La regia di Capuano, coadiuvata dal contributo tecnico del direttore della fotografia Tommaso
Borgstrom riesce a rendere percettibile anche visivamente la distanza tra i due protagonisti: le prime
sequenze del film incentrate sulla giornata di Ciro in compagnia dei suoi complici, trascorsa al mare tra
tuffi, sole e canzoni neomelodiche, colpiscono per la fotografia dai colori sgargianti, irreali, acidi, una
realtà altra non solo per lo spettatore ma anche per gli stessi protagonisti che, dietro le sbarre del carcere
minorile di Nisida, scopriranno quanto fosse artificiale la loro vita precedente; i brani del film nei quali
compare Irene e la sua famiglia sono dominate, al contrario, dai toni scuri, dalla nitidezza dell’immagine
e da molti silenzi che amplificano la sensazione di solitudine della protagonista, il suo lavoro di scavo
interiore alla ricerca di un senso per l’esperienza tremenda che ha vissuto.

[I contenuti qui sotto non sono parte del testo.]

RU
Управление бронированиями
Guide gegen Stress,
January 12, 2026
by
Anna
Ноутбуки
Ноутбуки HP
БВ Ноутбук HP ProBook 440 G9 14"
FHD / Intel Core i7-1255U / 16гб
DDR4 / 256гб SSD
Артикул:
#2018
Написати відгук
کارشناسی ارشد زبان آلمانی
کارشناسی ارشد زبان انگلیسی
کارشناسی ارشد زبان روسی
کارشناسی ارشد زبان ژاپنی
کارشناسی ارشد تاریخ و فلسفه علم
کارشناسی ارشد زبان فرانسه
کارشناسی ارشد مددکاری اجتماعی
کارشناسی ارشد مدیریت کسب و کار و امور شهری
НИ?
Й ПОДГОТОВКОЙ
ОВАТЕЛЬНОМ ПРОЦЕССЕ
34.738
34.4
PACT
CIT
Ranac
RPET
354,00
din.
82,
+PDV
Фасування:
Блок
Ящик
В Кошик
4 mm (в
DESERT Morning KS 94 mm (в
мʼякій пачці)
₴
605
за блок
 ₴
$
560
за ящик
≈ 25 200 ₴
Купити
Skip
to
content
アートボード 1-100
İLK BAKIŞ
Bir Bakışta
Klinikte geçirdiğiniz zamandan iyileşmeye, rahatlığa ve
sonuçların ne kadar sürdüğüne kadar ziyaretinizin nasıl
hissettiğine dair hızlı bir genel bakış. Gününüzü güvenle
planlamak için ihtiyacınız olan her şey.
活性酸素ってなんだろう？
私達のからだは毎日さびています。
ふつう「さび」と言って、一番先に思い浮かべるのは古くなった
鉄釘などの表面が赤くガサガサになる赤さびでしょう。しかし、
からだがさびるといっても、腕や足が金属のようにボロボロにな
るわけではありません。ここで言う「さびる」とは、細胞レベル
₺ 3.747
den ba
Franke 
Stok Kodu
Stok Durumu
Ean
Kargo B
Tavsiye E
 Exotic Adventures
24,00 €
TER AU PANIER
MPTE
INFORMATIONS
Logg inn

Come sempre nei film dell’autore partenopeo sono da rimarcare le interpretazioni dei giovani attori,
quelle dei due protagonisti su tutte: fatta di energia trattenuta, di sguardi intensi e dritti verso l’obiettivo
(e l’interlocutore) quella di Gabriele Agrio nel ruolo di Ciro, decisamente languida ma non per questo
meno intensa la performance di Irene De Angelis in quello di Irene. Entrambi alla loro prima esperienza di
cinema, sono solo gli ultimi di una lunga schiera di attori non professionisti che Capuano inserisce nelle
sue pellicole
Il ruolo del minore e la sua rappresentazione
Entre les murs
L’amore buio è uno dei rari film italiani (ma anche stranieri) sulla carcerazione minorile, un universo
raramente considerato non solo cinematograficamente ma anche nella realtà, specie in Italia dove la
detenzione è spesso considerata come il rimedio a problemi sociali che invece richiederebbero altre
soluzioni guidate da criteri di prevenzione e ispirati a un’idea di recupero più che di semplice restrizione o
contenimento del condannato. È un tema, quello del riscatto e del reinserimento sociale, che il film porta
in primo piano nel corso della parte ambientata dietro le sbarre dove assistiamo a un calco
sostanzialmente fedele di come scorre la vita nel carcere minorile di Nisida (una realtà per molti versi
all’avanguardia non solo in Italia ma anche in Europa), nonché in una frase del rap composto da Ciro per
una delle molte attività svolte grazie agli operatori nella quale il ragazzo si domanda perché tutte le
possibilità che gli sono state date in carcere non ha potuto averle quando era libero. Un concetto ribadito
dal padre del ragazzo nel corso di una visita in carcere quando, ricordando al figlio gli obblighi verso la
cosca camorrista ai quali dovrà ottemperare una volta fuori, afferma che “il vero carcere è fuori”.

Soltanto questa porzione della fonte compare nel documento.